[Saved entries]
◇ ◇ ◇ ◇

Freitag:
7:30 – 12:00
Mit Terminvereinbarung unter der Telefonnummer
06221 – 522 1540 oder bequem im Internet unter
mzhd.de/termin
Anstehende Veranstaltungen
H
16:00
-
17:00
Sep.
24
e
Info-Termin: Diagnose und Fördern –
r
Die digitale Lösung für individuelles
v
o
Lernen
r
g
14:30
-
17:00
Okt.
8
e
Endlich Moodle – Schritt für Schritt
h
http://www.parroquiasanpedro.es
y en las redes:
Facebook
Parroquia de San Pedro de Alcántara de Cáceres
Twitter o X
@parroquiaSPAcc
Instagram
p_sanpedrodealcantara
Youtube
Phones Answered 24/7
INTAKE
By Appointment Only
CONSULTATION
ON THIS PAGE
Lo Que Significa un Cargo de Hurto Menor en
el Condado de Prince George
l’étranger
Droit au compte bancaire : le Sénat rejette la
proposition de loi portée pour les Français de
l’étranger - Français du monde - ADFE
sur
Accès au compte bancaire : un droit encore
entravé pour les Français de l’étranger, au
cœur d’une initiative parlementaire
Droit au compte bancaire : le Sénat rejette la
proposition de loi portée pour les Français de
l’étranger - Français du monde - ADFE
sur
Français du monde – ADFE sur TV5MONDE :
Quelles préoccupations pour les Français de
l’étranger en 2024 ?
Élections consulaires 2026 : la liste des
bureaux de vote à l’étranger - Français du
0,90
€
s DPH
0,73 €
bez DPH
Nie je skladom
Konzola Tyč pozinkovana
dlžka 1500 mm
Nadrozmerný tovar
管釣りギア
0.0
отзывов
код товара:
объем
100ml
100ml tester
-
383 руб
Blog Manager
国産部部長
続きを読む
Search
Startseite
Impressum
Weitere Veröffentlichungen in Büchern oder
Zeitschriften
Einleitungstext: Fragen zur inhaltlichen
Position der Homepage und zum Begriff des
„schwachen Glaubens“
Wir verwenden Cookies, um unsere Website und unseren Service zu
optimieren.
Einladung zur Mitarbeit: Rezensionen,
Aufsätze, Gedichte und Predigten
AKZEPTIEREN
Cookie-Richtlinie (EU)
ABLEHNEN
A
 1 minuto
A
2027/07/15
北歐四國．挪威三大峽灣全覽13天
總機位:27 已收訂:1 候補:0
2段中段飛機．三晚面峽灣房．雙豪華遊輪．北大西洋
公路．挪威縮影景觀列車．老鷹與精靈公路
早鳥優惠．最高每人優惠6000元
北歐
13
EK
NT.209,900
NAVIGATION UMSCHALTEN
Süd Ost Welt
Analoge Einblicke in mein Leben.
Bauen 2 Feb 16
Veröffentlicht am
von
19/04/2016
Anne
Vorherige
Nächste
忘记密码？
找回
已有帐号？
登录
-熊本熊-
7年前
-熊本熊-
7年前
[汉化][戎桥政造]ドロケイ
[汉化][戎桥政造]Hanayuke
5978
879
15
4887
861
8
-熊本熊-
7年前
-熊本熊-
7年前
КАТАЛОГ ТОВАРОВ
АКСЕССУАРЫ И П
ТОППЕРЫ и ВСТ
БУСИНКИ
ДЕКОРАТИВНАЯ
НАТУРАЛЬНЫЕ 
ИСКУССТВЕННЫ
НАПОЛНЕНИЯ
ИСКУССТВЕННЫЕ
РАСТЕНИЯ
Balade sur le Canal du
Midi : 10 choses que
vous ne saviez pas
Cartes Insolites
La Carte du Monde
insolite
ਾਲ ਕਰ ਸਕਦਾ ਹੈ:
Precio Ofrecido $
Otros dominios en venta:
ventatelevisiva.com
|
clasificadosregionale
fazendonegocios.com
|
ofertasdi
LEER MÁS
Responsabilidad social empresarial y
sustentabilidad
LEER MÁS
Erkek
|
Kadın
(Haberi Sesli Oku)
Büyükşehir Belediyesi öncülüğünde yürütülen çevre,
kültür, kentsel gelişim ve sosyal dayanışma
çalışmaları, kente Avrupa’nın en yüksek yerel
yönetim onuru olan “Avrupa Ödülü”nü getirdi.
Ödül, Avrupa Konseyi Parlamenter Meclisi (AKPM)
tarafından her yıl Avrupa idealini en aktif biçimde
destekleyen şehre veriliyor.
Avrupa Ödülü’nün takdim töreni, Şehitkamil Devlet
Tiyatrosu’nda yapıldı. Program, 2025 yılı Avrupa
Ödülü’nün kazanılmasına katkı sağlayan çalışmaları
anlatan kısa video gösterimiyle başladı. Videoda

◇ ◇ ◇ ◇

ABOUT THIS TASK: The lines needed are the ones from the first line of the entries through the line that contains "Accès au compte bancaire : un droit encore", given again without any change.

ANSWER TO THIS TASK:
Freitag:
7:30 – 12:00
Mit Terminvereinbarung unter der Telefonnummer
06221 – 522 1540 oder bequem im Internet unter
mzhd.de/termin
Anstehende Veranstaltungen
H
16:00
-
17:00
Sep.
24
e
Info-Termin: Diagnose und Fördern –
r
Die digitale Lösung für individuelles
v
o
Lernen
r
g
14:30
-
17:00
Okt.
8
e
Endlich Moodle – Schritt für Schritt
h
http://www.parroquiasanpedro.es
y en las redes:
Facebook
Parroquia de San Pedro de Alcántara de Cáceres
Twitter o X
@parroquiaSPAcc
Instagram
p_sanpedrodealcantara
Youtube
Phones Answered 24/7
INTAKE
By Appointment Only
CONSULTATION
ON THIS PAGE
Lo Que Significa un Cargo de Hurto Menor en
el Condado de Prince George
l’étranger
Droit au compte bancaire : le Sénat rejette la
proposition de loi portée pour les Français de
l’étranger - Français du monde - ADFE
sur
Accès au compte bancaire : un droit encore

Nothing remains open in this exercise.